La chiamata di Gesù per Pietro (e per tutti loro cfr Matteo 4:19):
“Non temere; d'ora in poi sarai pescatore di uomini”
oppure
“Venite dietro a me e vi farò pescatori di uomini”
Vede nelle loro capacità materiali e nella loro umana occupazione una
opportunità!
Vede il loro dono naturale, la loro dedizione e capisce come valorizzarle
per la Sua Gloria!
Vede il loro potenziale spirituale fino ad allora soffocato dalla assenza di
Spirito Santo e vuole esaltarlo alla Sua Gloria.
Non propone loro di fare chissà quale altra cosa, semplicemente li invita a
“cambiare Signore”.
Prima lavoravano per se stessi o per un padrone terrestre, Egli li chiama a
svolgere lo stesso lavoro ( con pesci di diversa natura ) ma per Lui.
Con una bella similitudine al loro mestiere,
Gesù descrive loro il nuovo incarico
al quale Egli li chiama come identico al primo ma più degno e più sublime
nel suo scopo e nei mezzi con i quali lo si deve raggiungere.

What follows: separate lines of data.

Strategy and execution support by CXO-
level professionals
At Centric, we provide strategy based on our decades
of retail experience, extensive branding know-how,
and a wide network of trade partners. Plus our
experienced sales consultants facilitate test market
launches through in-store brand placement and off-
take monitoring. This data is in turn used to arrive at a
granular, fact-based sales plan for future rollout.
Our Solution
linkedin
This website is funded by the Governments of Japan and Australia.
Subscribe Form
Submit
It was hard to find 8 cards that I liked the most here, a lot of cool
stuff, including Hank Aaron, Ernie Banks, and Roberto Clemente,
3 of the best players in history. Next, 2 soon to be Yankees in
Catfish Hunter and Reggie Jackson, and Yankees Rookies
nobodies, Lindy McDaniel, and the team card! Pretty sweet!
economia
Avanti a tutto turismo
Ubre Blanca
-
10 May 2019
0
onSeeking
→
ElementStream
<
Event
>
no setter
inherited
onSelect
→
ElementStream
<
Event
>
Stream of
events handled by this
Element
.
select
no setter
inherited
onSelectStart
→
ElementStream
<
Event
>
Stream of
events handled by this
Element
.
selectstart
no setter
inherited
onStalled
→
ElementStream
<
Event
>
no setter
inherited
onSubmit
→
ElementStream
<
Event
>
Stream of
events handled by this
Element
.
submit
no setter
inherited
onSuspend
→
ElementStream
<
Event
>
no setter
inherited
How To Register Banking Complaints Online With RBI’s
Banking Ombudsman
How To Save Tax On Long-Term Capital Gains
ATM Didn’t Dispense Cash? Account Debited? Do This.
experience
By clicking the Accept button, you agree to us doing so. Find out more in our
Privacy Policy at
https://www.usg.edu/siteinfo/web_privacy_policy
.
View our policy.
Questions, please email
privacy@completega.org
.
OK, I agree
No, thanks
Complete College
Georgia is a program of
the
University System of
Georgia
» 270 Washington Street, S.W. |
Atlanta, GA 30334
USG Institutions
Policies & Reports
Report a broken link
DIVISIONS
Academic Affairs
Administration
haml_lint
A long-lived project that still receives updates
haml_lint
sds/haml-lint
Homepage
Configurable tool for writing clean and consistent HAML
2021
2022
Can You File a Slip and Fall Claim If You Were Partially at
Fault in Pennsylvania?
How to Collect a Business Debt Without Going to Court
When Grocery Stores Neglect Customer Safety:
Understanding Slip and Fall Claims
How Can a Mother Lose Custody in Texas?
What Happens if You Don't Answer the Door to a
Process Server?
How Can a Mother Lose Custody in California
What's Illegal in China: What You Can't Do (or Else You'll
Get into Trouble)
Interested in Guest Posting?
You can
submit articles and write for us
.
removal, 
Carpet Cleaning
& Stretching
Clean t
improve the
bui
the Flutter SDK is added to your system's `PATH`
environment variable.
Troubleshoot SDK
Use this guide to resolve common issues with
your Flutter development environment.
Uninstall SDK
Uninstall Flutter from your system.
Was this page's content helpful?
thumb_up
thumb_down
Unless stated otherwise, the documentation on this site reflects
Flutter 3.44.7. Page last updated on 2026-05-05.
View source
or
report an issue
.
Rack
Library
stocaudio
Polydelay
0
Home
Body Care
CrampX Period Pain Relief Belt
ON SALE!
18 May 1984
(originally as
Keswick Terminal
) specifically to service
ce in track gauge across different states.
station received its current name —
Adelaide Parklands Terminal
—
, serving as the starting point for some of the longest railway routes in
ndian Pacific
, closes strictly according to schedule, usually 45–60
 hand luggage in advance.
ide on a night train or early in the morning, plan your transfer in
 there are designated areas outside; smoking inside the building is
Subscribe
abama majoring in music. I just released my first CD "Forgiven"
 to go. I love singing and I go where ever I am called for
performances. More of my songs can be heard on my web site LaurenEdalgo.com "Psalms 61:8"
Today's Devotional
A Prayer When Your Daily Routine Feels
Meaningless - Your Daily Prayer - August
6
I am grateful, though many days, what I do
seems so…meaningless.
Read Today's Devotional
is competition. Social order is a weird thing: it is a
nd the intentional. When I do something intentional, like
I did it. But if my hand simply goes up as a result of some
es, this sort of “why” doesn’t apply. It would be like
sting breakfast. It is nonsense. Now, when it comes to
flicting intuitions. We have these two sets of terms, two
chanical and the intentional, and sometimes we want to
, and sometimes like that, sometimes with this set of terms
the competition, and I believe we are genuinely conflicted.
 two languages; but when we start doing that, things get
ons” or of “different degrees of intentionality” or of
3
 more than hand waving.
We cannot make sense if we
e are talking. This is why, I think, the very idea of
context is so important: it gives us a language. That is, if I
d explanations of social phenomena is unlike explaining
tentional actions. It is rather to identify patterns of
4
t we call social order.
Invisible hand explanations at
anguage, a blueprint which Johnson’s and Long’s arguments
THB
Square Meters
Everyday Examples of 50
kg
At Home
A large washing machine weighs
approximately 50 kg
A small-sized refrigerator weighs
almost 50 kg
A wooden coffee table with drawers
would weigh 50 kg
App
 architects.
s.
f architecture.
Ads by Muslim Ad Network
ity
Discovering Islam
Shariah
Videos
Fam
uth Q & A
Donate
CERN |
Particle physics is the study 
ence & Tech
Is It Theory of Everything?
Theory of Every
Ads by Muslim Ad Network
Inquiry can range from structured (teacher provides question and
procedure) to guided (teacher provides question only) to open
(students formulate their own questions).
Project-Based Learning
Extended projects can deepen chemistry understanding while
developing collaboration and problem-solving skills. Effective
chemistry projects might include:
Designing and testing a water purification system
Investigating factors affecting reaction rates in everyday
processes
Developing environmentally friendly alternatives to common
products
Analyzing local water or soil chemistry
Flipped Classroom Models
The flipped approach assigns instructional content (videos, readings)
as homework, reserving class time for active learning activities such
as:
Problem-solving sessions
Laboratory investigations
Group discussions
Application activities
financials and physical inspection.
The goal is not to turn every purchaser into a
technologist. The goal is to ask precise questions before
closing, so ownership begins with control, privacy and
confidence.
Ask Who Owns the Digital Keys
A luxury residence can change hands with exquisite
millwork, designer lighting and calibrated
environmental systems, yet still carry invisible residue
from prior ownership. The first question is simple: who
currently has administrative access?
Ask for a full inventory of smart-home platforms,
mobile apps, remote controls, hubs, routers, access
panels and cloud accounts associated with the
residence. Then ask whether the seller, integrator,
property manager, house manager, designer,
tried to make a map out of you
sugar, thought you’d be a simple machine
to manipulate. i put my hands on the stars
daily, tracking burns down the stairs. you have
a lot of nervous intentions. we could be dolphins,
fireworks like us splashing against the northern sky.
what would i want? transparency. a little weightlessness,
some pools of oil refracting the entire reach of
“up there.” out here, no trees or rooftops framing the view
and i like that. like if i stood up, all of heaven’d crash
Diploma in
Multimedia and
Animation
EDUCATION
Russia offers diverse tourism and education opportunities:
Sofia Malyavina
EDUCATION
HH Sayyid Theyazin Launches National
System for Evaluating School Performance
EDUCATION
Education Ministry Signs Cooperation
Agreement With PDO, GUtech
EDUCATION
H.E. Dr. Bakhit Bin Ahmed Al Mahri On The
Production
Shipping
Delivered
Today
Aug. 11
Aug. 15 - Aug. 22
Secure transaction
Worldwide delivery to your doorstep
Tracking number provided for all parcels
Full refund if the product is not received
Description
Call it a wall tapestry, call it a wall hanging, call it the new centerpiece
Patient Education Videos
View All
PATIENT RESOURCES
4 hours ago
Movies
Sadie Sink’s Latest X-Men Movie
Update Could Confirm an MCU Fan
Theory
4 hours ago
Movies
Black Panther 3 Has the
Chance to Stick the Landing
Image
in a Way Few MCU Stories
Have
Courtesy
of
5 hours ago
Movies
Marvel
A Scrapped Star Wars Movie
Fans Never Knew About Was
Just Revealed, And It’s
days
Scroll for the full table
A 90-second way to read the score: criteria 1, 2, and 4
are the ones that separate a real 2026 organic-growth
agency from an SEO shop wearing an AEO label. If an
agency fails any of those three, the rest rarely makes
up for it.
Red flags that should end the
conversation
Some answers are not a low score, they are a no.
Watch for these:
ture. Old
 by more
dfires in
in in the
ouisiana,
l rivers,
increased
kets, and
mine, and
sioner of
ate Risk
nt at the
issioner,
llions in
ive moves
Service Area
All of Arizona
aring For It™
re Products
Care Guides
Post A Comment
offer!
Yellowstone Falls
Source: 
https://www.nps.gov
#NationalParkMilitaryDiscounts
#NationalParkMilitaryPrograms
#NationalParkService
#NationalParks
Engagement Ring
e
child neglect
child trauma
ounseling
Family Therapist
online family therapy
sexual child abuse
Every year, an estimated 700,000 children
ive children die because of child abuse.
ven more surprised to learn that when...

Il Signore voleva che da questo loro mestiere essi imparassero
simbolicamente la natura della futura loro vocazione, ed a tale scopo scolpì
questa lezione nei loro cuori per mezzo di un miracolo.
Essi avevano fino a quel momento lavorato per procacciarsi il necessario
prendendo dei pesci con la rete; ma da ora in poi dovranno pescare le anime
degli uomini, per promuovere la gloria del Signore, una nuova e molto più
nobile occupazione.
Da quel giorno essi cessarono di vivere in funzione del loro incarico
terreno per seguire il loro Signore.
Niente di diverso ma è tutto nuovo!
Gli apostoli non persero le loro caratteristiche umane, probabilmente non
migliorarono il loro status, ma l’Opera di trasformazione dello Spirito
Santo in loro fu innegabile, anche i loro nemici dovettero ammetterla:
“Essi, vista la franchezza di Pietro e di Giovanni, si meravigliavano,
avendo capito che erano popolani
senza istruzione; riconoscevano che erano stati con Gesù e, vedendo
l'uomo che era stato guarito, lì presente con loro,
non potevano dir niente in
contrario.”
(Atti 4:13-14)
La testimonianza e la vita di Paolo:”
Re Agrippa, io mi ritengo felice di potermi oggi discolpare davanti a te di
tutte le cose delle quali sono accusato dai Giudei, soprattutto perché tu
hai conoscenza di tutti i riti e di tutte le questioni che ci sono tra i
Giudei; perciò ti prego di ascoltarmi pazientemente.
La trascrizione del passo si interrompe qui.